A Ramble About Death and Passing On

 A brother I knew from Cursillo just passed away today. He was an older man, a Vietnam veteran, but still, it was sudden and unexpected. Looking back, I feel like I've seen almost too many people I've known pass away. Death really hasn't been a stranger. One day they're there and talking to you, and the next they're not, and it makes me remember how short this life can be every time. All of my grandparents, my dad, my nephew, my sister, classmates from college, a professor who died while I was in attendance, people I served as a minister, people who had become close. I feel like I've seen far too many open caskets, and heard about far too many more.
     I've made no secret about my found belief in the passing of one's consciousness from one's life to the next, or my belief in a final resurrection. I see no contradiction between the two. There are parts in the Gospels where Jesus and His disciples assume this possibility, and the idea of a kind of reincarnation in the western world dates back to Pythagoras, though is really expounded on by Plato. The possibility was just as much a part of the Hellenistic understanding of death as was Hades, Elysium, and Tartarus. From the studies done of kids who remember their past lives up to about five or six years old, to the many, many testimonies of NDEers, and of course the testimony of the Holy Scriptures, it's clear to me that one's soul, or consciousness, is not tied to the body and does not cease to exist when the body shuts down and dies. This is what the evidence which I've studied and read has led me to.
     What is often quoted here in rebuttal to the view I've come to hold is the verse in Hebrews which says, "For it is appointed for a human being to die once, and after this the judgment." After all of my study and ruminations on the subject, I've come to understand that there is more than one way to understand this verse. The question which must be asked is, "What comprises a human being, or 'anthropos' in the original Greek?" Is it the consciousness of the person alone? Or is it the consciousness and the body?" Is each separate human life which the consciousness inhabits an individual human being with their own experiences, thoughts, memories, and so on? If so, than this concept that an individual human being can only die once can and does coexist with the consciousness living multiple lifetimes inhabiting different bodies and assuming different personas.
     I've described it before as a person creating an avatar in a massively multiplayer online role playing game. They play that character up until the character dies, and then a new one is created. Each time, there's an amnesia which takes place so that the new person is unaware and unconscious (most of the time; with the exception of those aforementioned kids) of any of the previous "player characters" before them. One character might be a rogue and a scoundrel, another might be a saint or a paladin. One might be a man, another might be a woman as the consciousness, the "player" itself, knows no physical gender. There will always be some hints, some unconscious tells, some choices which the player simply will or will not make regardless of which character they're playing, but otherwise, each character is a separate individual.
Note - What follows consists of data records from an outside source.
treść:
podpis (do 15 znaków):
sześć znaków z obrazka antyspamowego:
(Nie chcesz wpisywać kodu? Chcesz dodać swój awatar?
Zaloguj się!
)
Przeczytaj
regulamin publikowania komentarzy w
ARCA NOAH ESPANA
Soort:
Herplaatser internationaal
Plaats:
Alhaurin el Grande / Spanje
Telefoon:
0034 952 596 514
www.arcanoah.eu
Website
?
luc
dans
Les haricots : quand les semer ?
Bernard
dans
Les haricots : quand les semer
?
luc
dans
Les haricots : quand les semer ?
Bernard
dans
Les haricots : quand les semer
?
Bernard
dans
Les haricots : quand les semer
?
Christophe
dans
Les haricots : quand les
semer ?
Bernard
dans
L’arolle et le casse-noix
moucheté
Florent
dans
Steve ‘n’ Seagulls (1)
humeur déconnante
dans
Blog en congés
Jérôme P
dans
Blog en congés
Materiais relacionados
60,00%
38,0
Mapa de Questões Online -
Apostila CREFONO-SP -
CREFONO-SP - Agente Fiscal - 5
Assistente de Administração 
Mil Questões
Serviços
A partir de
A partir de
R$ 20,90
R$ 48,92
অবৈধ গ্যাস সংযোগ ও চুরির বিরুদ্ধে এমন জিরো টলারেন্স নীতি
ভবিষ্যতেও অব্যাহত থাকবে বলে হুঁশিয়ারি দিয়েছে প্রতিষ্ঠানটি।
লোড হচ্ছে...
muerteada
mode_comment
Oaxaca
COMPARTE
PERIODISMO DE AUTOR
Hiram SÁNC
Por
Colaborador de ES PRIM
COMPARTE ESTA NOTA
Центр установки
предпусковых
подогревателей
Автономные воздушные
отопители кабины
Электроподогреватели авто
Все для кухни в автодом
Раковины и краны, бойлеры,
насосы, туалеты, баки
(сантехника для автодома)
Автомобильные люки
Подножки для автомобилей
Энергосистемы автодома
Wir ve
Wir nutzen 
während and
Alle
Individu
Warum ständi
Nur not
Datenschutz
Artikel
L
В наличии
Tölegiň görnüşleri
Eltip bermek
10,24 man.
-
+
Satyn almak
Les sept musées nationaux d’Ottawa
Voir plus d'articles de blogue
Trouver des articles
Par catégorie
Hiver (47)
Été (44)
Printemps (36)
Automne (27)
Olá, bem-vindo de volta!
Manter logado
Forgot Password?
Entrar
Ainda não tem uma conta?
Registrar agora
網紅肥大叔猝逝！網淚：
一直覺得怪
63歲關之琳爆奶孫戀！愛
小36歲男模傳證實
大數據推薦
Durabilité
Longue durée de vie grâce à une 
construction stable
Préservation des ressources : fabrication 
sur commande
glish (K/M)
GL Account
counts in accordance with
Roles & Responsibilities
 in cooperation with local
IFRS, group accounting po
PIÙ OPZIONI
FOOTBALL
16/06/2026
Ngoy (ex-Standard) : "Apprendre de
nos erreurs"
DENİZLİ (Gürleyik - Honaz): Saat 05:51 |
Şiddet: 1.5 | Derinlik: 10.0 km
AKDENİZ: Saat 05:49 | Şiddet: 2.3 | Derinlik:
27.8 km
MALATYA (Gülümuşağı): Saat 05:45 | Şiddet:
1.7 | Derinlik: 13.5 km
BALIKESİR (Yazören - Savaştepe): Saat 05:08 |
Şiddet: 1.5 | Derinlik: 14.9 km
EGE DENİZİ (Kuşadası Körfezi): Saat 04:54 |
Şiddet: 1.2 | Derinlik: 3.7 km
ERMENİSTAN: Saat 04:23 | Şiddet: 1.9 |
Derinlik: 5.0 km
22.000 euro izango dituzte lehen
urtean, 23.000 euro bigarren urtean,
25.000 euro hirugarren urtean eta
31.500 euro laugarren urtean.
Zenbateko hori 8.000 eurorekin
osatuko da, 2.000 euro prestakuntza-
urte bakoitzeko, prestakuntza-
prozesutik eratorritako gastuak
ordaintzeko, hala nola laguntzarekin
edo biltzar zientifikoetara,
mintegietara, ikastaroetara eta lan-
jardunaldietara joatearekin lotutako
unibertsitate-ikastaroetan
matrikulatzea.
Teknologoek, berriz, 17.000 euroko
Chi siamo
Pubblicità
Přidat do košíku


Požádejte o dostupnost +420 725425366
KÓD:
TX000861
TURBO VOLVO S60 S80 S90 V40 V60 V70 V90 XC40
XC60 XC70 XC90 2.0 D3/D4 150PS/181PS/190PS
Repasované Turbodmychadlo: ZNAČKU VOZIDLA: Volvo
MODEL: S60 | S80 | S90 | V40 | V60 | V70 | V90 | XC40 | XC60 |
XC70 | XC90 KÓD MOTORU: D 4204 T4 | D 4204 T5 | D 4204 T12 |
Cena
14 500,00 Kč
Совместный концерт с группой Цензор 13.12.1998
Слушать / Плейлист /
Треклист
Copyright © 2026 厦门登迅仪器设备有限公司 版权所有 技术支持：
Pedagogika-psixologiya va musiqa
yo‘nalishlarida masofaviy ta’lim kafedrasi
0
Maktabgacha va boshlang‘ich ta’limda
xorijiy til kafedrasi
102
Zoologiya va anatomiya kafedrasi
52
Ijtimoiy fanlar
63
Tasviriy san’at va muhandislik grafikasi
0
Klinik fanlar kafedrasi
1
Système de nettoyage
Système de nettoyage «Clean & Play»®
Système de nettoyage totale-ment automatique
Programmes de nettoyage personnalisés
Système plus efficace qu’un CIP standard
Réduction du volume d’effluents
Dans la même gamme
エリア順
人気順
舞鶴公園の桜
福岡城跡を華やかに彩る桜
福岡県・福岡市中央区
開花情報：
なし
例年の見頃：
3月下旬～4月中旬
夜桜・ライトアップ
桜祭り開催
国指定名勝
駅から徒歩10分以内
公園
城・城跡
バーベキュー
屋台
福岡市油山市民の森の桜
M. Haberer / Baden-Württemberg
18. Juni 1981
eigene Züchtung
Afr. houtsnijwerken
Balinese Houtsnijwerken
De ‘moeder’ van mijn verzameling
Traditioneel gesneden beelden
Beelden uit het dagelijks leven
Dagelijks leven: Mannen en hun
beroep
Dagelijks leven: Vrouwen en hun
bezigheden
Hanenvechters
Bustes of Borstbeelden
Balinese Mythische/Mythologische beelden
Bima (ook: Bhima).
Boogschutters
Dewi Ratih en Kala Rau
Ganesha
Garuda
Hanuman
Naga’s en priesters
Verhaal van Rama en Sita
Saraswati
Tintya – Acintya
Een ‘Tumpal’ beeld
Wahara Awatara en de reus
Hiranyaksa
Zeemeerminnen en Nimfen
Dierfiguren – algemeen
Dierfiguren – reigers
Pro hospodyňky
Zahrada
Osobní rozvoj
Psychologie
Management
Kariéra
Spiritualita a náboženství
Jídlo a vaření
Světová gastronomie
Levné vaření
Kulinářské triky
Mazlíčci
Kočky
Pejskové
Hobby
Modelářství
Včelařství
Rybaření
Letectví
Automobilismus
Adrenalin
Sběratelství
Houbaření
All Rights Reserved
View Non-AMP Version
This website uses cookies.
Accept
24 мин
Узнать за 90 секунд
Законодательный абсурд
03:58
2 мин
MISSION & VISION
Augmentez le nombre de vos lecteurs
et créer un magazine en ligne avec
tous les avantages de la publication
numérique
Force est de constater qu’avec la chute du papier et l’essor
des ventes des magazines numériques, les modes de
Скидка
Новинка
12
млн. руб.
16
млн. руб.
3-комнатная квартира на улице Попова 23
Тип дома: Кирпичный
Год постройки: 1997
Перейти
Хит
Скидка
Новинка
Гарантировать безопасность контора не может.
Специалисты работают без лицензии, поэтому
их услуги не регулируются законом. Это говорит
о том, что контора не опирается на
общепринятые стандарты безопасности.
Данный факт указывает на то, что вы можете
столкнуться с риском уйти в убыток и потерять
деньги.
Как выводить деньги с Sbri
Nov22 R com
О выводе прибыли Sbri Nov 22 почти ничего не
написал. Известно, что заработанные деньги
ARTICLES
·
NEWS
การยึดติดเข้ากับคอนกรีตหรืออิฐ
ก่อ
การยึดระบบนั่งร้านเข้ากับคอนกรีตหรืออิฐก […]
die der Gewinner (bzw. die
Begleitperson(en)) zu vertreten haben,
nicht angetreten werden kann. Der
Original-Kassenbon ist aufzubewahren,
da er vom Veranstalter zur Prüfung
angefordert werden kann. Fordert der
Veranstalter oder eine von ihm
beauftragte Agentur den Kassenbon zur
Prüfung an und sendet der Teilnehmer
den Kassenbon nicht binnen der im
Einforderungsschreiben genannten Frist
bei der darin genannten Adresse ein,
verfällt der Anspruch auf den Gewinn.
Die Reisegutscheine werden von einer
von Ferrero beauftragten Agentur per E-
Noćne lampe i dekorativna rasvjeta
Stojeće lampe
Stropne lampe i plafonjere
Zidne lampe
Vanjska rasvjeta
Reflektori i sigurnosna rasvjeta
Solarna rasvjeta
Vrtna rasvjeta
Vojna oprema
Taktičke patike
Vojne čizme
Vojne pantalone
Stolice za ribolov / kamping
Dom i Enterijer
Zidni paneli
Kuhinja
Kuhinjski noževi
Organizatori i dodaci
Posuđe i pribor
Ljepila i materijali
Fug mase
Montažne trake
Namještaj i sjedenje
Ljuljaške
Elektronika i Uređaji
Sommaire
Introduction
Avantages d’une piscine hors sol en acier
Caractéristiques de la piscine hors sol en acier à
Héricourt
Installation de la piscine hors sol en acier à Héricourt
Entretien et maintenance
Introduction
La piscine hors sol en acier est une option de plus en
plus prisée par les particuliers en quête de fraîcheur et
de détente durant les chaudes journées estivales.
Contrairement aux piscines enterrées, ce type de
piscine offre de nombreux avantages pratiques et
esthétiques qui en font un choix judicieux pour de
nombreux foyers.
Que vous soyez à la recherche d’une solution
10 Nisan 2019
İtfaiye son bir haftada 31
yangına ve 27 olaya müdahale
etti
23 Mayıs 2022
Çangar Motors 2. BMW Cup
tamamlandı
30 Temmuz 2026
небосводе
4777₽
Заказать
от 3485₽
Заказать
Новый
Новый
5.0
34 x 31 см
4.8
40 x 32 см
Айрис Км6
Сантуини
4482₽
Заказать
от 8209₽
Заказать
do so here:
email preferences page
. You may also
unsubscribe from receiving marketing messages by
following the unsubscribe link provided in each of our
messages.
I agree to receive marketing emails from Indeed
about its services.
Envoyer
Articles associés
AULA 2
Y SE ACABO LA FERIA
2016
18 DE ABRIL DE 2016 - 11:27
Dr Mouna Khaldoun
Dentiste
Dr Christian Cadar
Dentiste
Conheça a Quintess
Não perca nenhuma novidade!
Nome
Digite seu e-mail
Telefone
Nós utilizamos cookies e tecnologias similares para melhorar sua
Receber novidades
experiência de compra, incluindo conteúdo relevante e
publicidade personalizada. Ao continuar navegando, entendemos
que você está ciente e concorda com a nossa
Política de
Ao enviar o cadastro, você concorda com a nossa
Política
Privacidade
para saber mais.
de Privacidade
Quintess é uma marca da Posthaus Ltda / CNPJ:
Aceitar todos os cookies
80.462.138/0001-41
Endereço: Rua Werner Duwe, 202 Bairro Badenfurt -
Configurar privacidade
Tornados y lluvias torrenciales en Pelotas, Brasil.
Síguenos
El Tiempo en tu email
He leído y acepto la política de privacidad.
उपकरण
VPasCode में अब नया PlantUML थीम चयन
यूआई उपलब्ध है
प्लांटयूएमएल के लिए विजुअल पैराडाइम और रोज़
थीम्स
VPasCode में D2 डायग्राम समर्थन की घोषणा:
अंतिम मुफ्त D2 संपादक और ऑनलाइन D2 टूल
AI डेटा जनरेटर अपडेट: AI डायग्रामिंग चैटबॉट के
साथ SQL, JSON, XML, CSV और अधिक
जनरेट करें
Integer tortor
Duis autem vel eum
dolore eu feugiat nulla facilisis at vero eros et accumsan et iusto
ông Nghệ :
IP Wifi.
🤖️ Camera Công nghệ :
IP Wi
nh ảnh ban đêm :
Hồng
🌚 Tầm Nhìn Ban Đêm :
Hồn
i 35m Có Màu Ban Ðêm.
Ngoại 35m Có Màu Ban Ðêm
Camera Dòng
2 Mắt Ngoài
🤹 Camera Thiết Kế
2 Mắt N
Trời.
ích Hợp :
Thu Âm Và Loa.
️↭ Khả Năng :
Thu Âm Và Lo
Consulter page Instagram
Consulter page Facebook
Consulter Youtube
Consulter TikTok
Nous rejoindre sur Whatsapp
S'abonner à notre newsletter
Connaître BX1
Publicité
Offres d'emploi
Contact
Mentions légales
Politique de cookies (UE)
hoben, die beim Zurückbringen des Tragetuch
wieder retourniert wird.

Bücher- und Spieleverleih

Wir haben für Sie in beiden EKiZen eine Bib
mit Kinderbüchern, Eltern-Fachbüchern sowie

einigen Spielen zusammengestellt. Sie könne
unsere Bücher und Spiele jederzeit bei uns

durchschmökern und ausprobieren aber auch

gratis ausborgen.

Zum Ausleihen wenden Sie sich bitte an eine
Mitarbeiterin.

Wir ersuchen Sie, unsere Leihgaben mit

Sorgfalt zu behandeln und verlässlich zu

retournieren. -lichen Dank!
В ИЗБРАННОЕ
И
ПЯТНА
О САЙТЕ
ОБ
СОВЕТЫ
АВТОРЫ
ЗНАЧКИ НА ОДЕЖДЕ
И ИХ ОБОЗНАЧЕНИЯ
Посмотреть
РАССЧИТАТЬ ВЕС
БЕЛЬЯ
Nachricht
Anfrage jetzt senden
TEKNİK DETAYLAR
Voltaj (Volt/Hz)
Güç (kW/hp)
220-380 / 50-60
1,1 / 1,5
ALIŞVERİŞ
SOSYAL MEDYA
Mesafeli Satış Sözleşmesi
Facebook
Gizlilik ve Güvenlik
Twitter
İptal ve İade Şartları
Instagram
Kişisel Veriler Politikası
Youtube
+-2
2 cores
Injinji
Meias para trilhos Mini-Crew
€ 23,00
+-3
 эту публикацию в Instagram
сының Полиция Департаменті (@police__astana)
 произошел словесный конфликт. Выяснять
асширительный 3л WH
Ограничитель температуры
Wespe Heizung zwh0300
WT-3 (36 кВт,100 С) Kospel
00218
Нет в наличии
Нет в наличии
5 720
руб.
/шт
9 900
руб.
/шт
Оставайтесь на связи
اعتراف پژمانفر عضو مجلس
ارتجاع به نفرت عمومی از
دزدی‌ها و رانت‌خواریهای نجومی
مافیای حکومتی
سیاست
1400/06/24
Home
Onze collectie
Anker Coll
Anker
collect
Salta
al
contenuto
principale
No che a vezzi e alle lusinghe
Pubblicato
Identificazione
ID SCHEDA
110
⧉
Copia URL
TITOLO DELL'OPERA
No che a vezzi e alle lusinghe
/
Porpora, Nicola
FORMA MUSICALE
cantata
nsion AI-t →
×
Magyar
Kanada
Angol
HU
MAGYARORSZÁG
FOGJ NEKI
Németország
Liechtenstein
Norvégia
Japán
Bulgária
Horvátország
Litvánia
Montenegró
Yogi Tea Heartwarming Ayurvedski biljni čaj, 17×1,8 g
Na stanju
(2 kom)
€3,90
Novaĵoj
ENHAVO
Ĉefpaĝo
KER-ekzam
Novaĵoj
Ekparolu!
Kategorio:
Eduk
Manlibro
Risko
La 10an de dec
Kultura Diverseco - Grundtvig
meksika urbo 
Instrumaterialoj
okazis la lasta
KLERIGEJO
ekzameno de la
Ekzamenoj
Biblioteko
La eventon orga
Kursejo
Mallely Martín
     This understanding brings both comfort and a sense of tragedy to me. On the one hand, no one is ever truly lost, as the consciousness itself is immortal and eternal in nature. On the other, each combination of consciousness and body into a unique human being is in itself special and worth knowing with their own stories, their own memories, and their own triumphs and tragedies. These individual characters live on only in our memories while the consciousness behind them moves on to a new avatar and a new experience.
     All those people, all those characters whom I have known for whom the game has ended, were worth knowing. Their stories meant something, and each one was intriguing. Some were tragic, others were triumphant, and still more were both. Even as the consciousness of my friend from Cursillo has moved on from the character it was playing, I wish I had known more of the story of that character and the life he led.
     At some point, I will move on as well from this body and this character's story, and that's okay. When that happens, I hope my story inspired and entertained and gave people pause to think and reflect. That is, as I understand it, the point.